So far, 2021 has brought in new regulations around patient data and interoperability designed to open up patient data access in a way that could potentially transform the patient experience for the better permanently. However, there are concerns around patient interest, privacy, and security to overcome before health data (and health care in general) can truly become more patient-centric.
The changes 2021 brought us
Providing patients with easier access to their health data has been a long-standing challenge in health care. This year, as new policy makes easier access into more of a reality, there are still several obstacles remaining that might prevent any truly impactful change.
Let’s begin with an overview of the recent changes to health data policy. Patients have had legal access to their data since the early 2000s thanks to HIPAA, but there were hurdles preventing easy access, namely information blocking and inconvenient data storage. To help address these barriers, CMS and the Office of the National Coordinator for Health IT (ONC) created final rules on interoperability, patient data access, and information blocking that went into effect on April 2021.
Pertaining to patient data, the rules require (among other things) that patients be able to easily access and download their health data through third-party consumer apps at no cost with the use of FHIR-standard Application Programming Interfaces (APIs). The patient can then take their data to any provider, making data patient-centric as opposed to provider-centric.

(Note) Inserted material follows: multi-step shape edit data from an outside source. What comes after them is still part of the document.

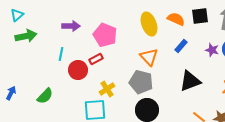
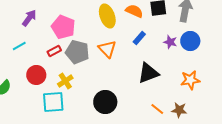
purple arrow: (71, 26) -> (29, 18), turned -54
cyan line: (61, 54) -> (19, 46), turned 48
red circle: (78, 70) -> (36, 75), moved
gray pentagon: (141, 82) -> (77, 52), moved

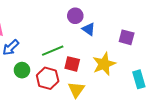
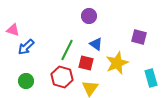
blue triangle: (89, 29) -> (96, 44), moved
green line: (53, 51) -> (67, 50), turned -40
green circle: (22, 70) -> (26, 81), moved

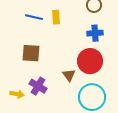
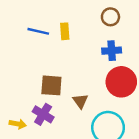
brown square: (31, 53) -> (51, 85), moved
red circle: (90, 61) -> (121, 82), moved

Consumer apps such as Apple Health Record, CommonHealth, and others are already in the market for this purpose.
There are potential benefits to open access for providers, patients, and researchers. Easy access to patient data can allow providers to be more efficient and accurate with patient care, lowering misdiagnoses and duplicate testing. Patients and caregivers can feel more involved in the care journey, which is a strong predictor of health outcomes. Researchers can also benefit by letting patients easily opt in to sharing their data and samples with studies, contributing to faster and more economically efficient solutions.
However, there are still major obstacles preventing the full benefits of patient-centered data from being realized. Here are several potential challenges that health industry leaders should consider as they move forward.
1. Patient awareness
Even if patients legally have access to this data, they may not end up using it. Many patients won’t think to access their data because they are not aware of their HIPAA rights. This study found that most patients did not use Apple PHR to access their data, even when they were able to – only about 0.7% of people logged into their patient portal downloaded medical records to their device. However, patient awareness could improve through the future with the increased popularity of telemedicine and other digital health tools.
2. Privacy, security, and literacy
Patient data on third-party apps have the potential to be sold or used for marketing. In 2020, organizations like the American Medical Association and the American College of Obstetricians and Gynecologists warned that letting apps handle medical records could lead to potential misuse. Consumer apps are not regulated by HIPAA, so it is unclear how they would use patient data once they have access to it. Privacy around app use would depend on each individual apps’ terms of service. This is a concern because many users don’t properly read terms and conditions or might not understand the language of the terms. To remedy this, groups are developing a Model Privacy Notice, to help developers clearly instruct users on privacy policies.
All consumer apps are vulnerable to malicious hacks or security breaches, which provider partners have little control over. Health systems could face negative consequences such as bad press or loss of patient trust if the apps they partner with experience hacking or misuse.
4. Provider hesitancy to use patient data
Providers may potentially be liable for negative outcomes related to third-party data brought to them by patients. Therefore, we expect many providers may be hesitant to upload any data into their EHR from other sources, which further limits the long term usefulness of easier patient access to the data.